Under the guise of supporting the SDG, tunnel vision (designing and measuring success against a single goal or, even worse, a single target under a goal) and myopia (setting a strategy without understanding the long-term sustainability agenda) may deliver weak or counterproductive contributions to the goals. A company’s support of the SDG is not necessarily a proxy for doing good. Business leaders who want to support the 2030 Agenda for Sustainable Development in a way that is both strategic and responsible must ask themselves, “We want to leverage our business practice to support the SDG, but how can we do so in a way that is effective, ambitious, and conscientious?"

Given that the SDG provide a powerful framework for companies to mobilize, organize both internally and with partners, and take action, the first step is to stop trying to visualize the entire SDG framework, and frame it as a hierarchy of connected and sequenced goals. This helps prioritize and build a logic for choice and to integrate the strategy for building a sustainable business with the company’s strategy for engaging in sustainable development.(4)

How do we prevent a new wave of “SDG-washing”?(5)

Accordingly to the annual ‘Responsible Business Trends Report 2017’, by Ethical Corporation, that examines how sustainability is driving corporate strategies and quantifying sustainability impacts(6), 56% of respondents’ companies are not measuring their contributions to the SDG. These findings are consistent with recent reports by the World Business Council for Sustainable Development (WBCSD) and KPMG.

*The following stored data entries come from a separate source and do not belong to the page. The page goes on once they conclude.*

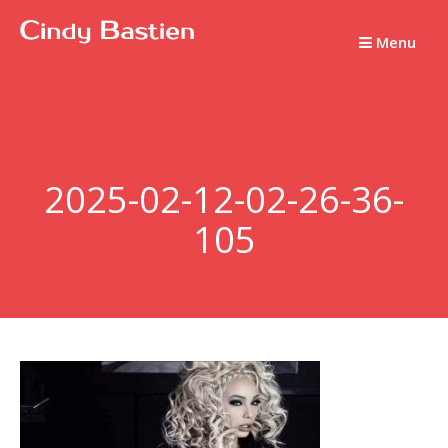
Passer
au
Menu
contenu
2025-02-12-02-26-36-
105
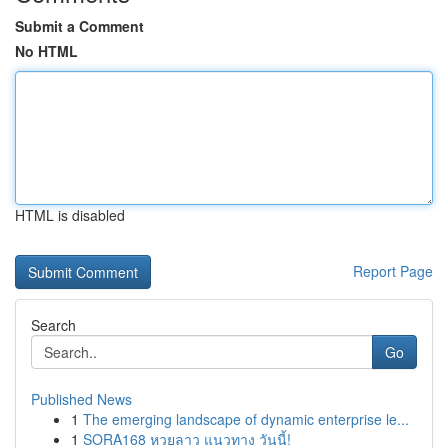
Submit a Comment
No HTML
HTML is disabled
Report Page
Search
Go
Published News
1
The emerging landscape of dynamic enterprise le...
1
SORA168 หวยลาว แนวทาง วันนี้!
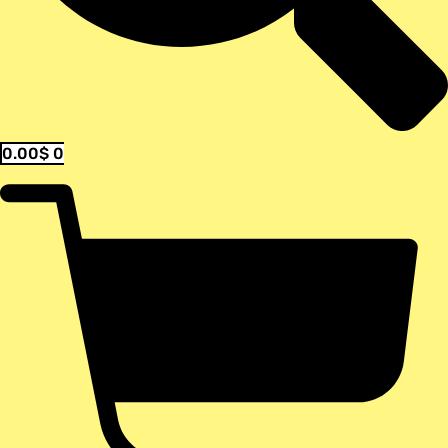
0.00
$
0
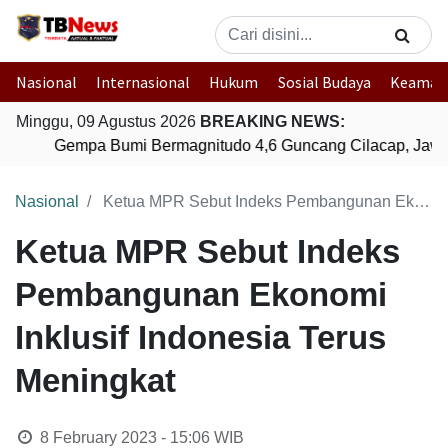
Nasional
Internasional
Hukum
Sosial Budaya
Keaman
Minggu, 09 Agustus 2026
BREAKING NEWS:
Gempa Bumi Bermagnitudo 4,6 Guncang Cilacap, Jawa 
Nasional
Ketua MPR Sebut Indeks Pembangunan Ekonomi Inklusif Indonesia Terus Meningkat
Ketua MPR Sebut Indeks
Pembangunan Ekonomi
Inklusif Indonesia Terus
Meningkat
8 February 2023 - 15:06
WIB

Performance data is often the best detergent for cleaning up SDG-washing. When companies make tangible commitments to the SDG, and progress and outcomes can be tracked using objective metrics, there is an opportunity for external observers to evaluate the company’s actions and for company management to allocate resources and execute.

Image: Positive Business Lab team, at the Conferencia ODS, Spain, Jun/18


(1) The Right Way to Support the Sustainable Development Goals. [Accessed on 17th of July 2018]

(2) Ever heard of SDG washing? The urgency of SDG Due Diligence. [Accessed on 17th of July 2018]

(3) How companies can avoid ‘SDG-washing’. [Accessed on 17th of July 2018]

(4) How Companies Can Champion Sustainable Development. [Accessed on 17th of July 2018]

(5) How data promotes transparency and helps clean up "SDG-washing". [Accessed on 17th of July 2018]

(6) Responsible Business Report Finds High Risk of “SDG Washing”. [Accessed on 17th of July 2018]


What is / What are is a new series of texts we will post over the forthcoming months, with answers for the burdening questions we come across along the way. Most of the texts are a compilation of public material we find during our researches. We are more than happy to recognize the authors.